La venta transcurrió sin mucho ajetreo, hasta que comenzó a llover. Domínguez se mojó. No fue hasta que obtuvo la bombona de gas que se marchó a su hogar. A las pocas horas, le avisaron que su vecino tenía fiebre y malestar de gripe.
Domínguez, que vivía solo, fue sacado a la emergencia de un hospital por sus hijos, un día después de presentar los síntomas. En pocas horas empeoró. Tenía dificultad para respirar. A pesar de los esfuerzos, el hombre murió una semana después de ser ingresado en el centro médico.
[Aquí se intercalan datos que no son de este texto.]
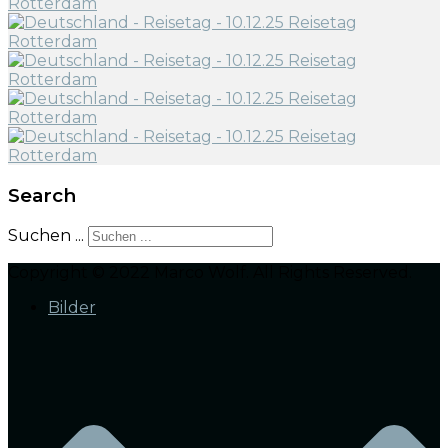
Search
Suchen ...
Copyright © 2022 Marco Wolf. All Rights Reserved.
Bilder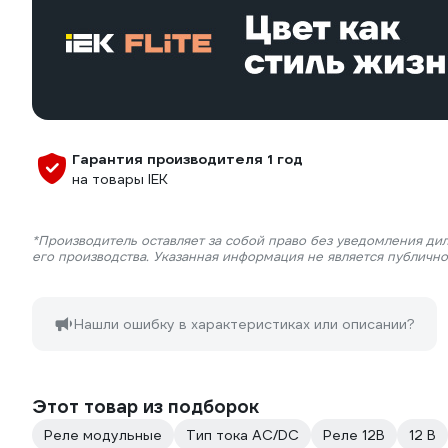
Гарантия производителя 1 год
на товары IEK
*Производитель оставляет за собой право без уведомления ди
его производства. Указанная информация не является публичн
Нашли ошибку в характеристиках или описании?
Этот товар из подборок
Реле модульные
Тип тока AC/DC
Реле 12В
12 В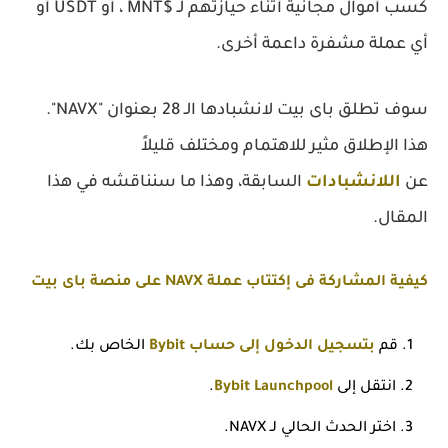
كسب أموال مجانية أثناء حيازتهم لـ $MNT ، أو USDT أو
أي عملة مشفرة داعمة أخرى.
سوف تطلق باى بيت لانشبادها الـ 28 بعنوان "NAVX".
هذا الإطلاق مثير للاهتمام ومختلف قليلاً
عن
اللانشبادات
السابقة، وهذا ما سنناقشه في هذا
المقال.
كيفية المشاركة فى إكتتاب عملة NAVX على منصة باى بيت
قم
بتسجيل الدخول إلى حساب Bybit
الخاص بك.
انتقل إلى
Bybit Launchpool
.
اختر الحدث الحالي لـ
NAVX
.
Mientras los contagios seguían incrementándose en Venezuela, ni a Alejandro ni a sus compañeros les ofrecieron algún servicio de atención a la salud mental. Su seguro médico no le alcanzaba para nada, no fueron dotados de equipos de bioseguridad y nunca le practicaron alguna prueba para descartar el COVID-19, pese a que reportó en dos ocasiones tener síntomas de gripe y fiebre.
Alejandro aún es policía y continúa con sus entregas de comida, cuando tiene tiempo libre. En su casa aún falta comida y dinero, pero en la PNB no le aumentan el sueldo, “tampoco creo que lo hagan”.
*Los nombres de los entrevistados fueron cambiados para resguardar su identidad.